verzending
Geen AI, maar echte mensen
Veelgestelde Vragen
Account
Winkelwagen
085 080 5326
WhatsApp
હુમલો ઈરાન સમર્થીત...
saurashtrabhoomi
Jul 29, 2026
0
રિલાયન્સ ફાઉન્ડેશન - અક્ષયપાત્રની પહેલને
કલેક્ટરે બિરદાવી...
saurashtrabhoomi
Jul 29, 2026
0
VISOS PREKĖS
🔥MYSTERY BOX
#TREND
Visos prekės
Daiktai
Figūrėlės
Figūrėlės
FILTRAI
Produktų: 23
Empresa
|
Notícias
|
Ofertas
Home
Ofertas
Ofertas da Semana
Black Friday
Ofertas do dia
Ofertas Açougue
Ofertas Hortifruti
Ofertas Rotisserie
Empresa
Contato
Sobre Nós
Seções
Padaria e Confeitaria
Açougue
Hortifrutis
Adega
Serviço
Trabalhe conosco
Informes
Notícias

──────────────────────────────

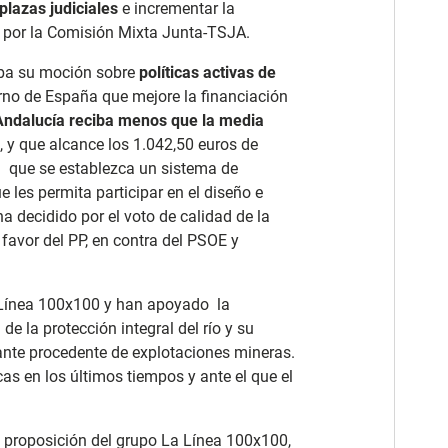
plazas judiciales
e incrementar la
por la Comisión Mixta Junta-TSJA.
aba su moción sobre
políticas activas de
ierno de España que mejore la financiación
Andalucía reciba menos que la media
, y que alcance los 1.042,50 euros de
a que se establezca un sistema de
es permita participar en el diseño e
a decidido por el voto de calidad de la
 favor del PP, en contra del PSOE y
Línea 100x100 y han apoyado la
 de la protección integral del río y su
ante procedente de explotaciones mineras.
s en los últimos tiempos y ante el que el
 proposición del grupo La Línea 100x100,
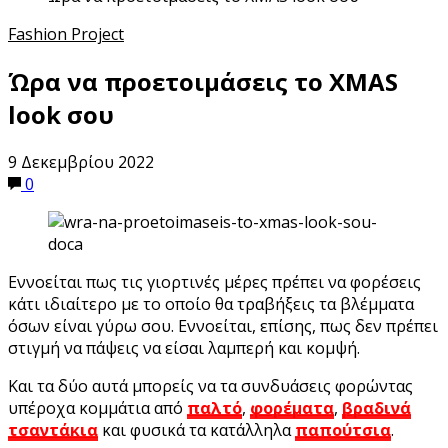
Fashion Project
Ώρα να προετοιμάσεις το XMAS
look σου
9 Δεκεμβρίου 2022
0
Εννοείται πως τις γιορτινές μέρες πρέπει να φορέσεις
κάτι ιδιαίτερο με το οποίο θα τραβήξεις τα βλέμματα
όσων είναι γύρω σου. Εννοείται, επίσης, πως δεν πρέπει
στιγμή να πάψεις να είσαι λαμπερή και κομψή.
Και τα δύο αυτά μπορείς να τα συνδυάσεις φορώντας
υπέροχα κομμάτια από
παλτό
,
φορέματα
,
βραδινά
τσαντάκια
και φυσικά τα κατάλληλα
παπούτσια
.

──────────────────────────────

• **Task directions**:
Above are the records; repeat exactly the lines from the one holding "a decidido por el voto de calidad de la" down to the one holding "proposición del grupo", end lines included.

• **Completed task**:
a decidido por el voto de calidad de la
 favor del PP, en contra del PSOE y
Línea 100x100 y han apoyado la
 de la protección integral del río y su
ante procedente de explotaciones mineras.
s en los últimos tiempos y ante el que el
 proposición del grupo La Línea 100x100,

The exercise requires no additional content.